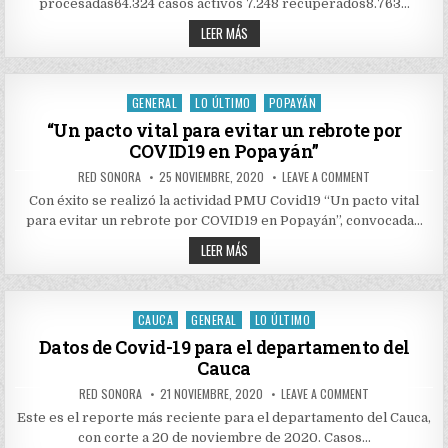
2020
procesadas64.324 casos activos 7.248 recuperados8.763…
CAUCA:
72
REPORTE
LEER MÁS
CASOS
COVID-
19
NOVIEMBRE
29
DE
GENERAL
LO ÚLTIMO
POPAYÁN
Posted
2020
CAUCA:
in
“Un pacto vital para evitar un rebrote por
72
COVID19 en Popayán”
CASOS
AUTHOR:
PUBLISHED
ON
RED SONORA
25 NOVIEMBRE, 2020
LEAVE A COMMENT
DATE:
“UN
PACTO
Con éxito se realizó la actividad PMU Covid19 “Un pacto vital
VITAL
para evitar un rebrote por COVID19 en Popayán”, convocada…
PARA
EVITAR
“UN
UN
LEER MÁS
REBROTE
PACTO
POR
VITAL
COVID19
PARA
EN
EVITAR
POPAYÁN”
UN
CAUCA
GENERAL
LO ÚLTIMO
Posted
REBROTE
POR
in
Datos de Covid-19 para el departamento del
COVID19
Cauca
EN
POPAYÁN”
AUTHOR:
PUBLISHED
ON
RED SONORA
21 NOVIEMBRE, 2020
LEAVE A COMMENT
DATE:
DATOS
DE
Este es el reporte más reciente para el departamento del Cauca,
COVID-
con corte a 20 de noviembre de 2020. Casos…
19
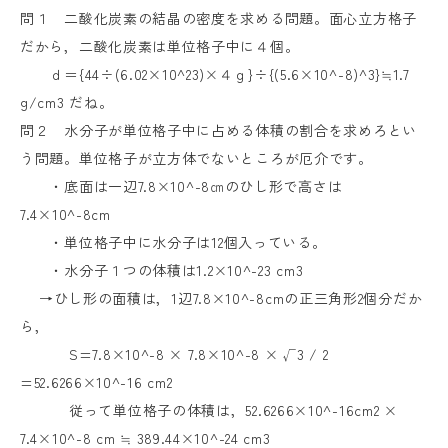
問１ 二酸化炭素の結晶の密度を求める問題。面心立方格子
だから，二酸化炭素は単位格子中に４個。
ｄ＝
{44
÷
(6.02
×
10^23)
×４ｇ
}
÷
{(5.6
×
10^-8)^3}
≒
1.7
g/cm3
だね。
問２ 水分子が単位格子中に占める体積の割合を求めろとい
う問題。単位格子が立方体でないところが厄介です。
・底面は一辺
7.8
×
10^-8
㎝のひし形で高さは
7.4
×
10^-8cm
・単位格子中に水分子は
12
個入っている。
・水分子１つの体積は
1.2
×
10^-23 cm3
→ひし形の面積は，
1
辺
7.8
×
10^-8cm
の正三角形
2
個分だか
ら，
S=7.8
×
10^-8
×
7.8
×
10^-8
× √
3 / 2
=52.6266
×
10^-16 cm2
従って単位格子の体積は，
52.6266
×
10^-16cm2
×
7.4
×
10^-8 cm
≒
389.44
×
10^-24 cm3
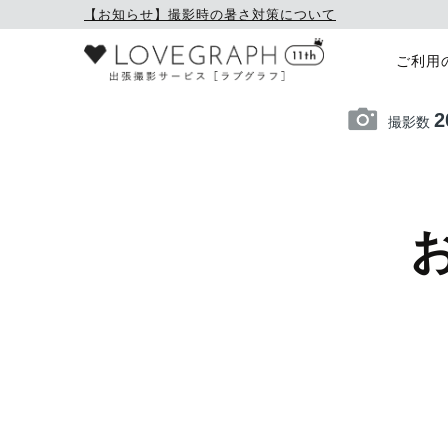
【お知らせ】撮影時の暑さ対策について
ご利用
2
撮影数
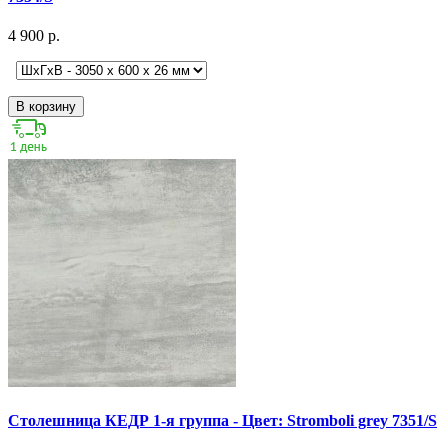
4 900 р.
В корзину
Столешница КЕДР 1-я группа - Цвет: Stromboli grey 7351/S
################
WHAT YOU NEED TO DO: Leave the images behind and write out every entry exactly.

SOLUTION FOR THIS TASK:
2020
procesadas64.324 casos activos 7.248 recuperados8.763…
CAUCA:
72
REPORTE
LEER MÁS
CASOS
COVID-
19
NOVIEMBRE
29
DE
GENERAL
LO ÚLTIMO
POPAYÁN
Posted
2020
CAUCA:
in
“Un pacto vital para evitar un rebrote por
72
COVID19 en Popayán”
CASOS
AUTHOR:
PUBLISHED
ON
RED SONORA
25 NOVIEMBRE, 2020
LEAVE A COMMENT
DATE:
“UN
PACTO
Con éxito se realizó la actividad PMU Covid19 “Un pacto vital
VITAL
para evitar un rebrote por COVID19 en Popayán”, convocada…
PARA
EVITAR
“UN
UN
LEER MÁS
REBROTE
PACTO
POR
VITAL
COVID19
PARA
EN
EVITAR
POPAYÁN”
UN
CAUCA
GENERAL
LO ÚLTIMO
Posted
REBROTE
POR
in
Datos de Covid-19 para el departamento del
COVID19
Cauca
EN
POPAYÁN”
AUTHOR:
PUBLISHED
ON
RED SONORA
21 NOVIEMBRE, 2020
LEAVE A COMMENT
DATE:
DATOS
DE
Este es el reporte más reciente para el departamento del Cauca,
COVID-
con corte a 20 de noviembre de 2020. Casos…
19
問１ 二酸化炭素の結晶の密度を求める問題。面心立方格子
だから，二酸化炭素は単位格子中に４個。
ｄ＝
{44
÷
(6.02
×
10^23)
×４ｇ
}
÷
{(5.6
×
10^-8)^3}
≒
1.7
g/cm3
だね。
問２ 水分子が単位格子中に占める体積の割合を求めろとい
う問題。単位格子が立方体でないところが厄介です。
・底面は一辺
7.8
×
10^-8
㎝のひし形で高さは
7.4
×
10^-8cm
・単位格子中に水分子は
12
個入っている。
・水分子１つの体積は
1.2
×
10^-23 cm3
→ひし形の面積は，
1
辺
7.8
×
10^-8cm
の正三角形
2
個分だか
ら，
S=7.8
×
10^-8
×
7.8
×
10^-8
× √
3 / 2
=52.6266
×
10^-16 cm2
従って単位格子の体積は，
52.6266
×
10^-16cm2
×
7.4
×
10^-8 cm
≒
389.44
×
10^-24 cm3
【お知らせ】撮影時の暑さ対策について
ご利用
2
撮影数
4 900 р.
В корзину
Столешница КЕДР 1-я группа - Цвет: Stromboli grey 7351/S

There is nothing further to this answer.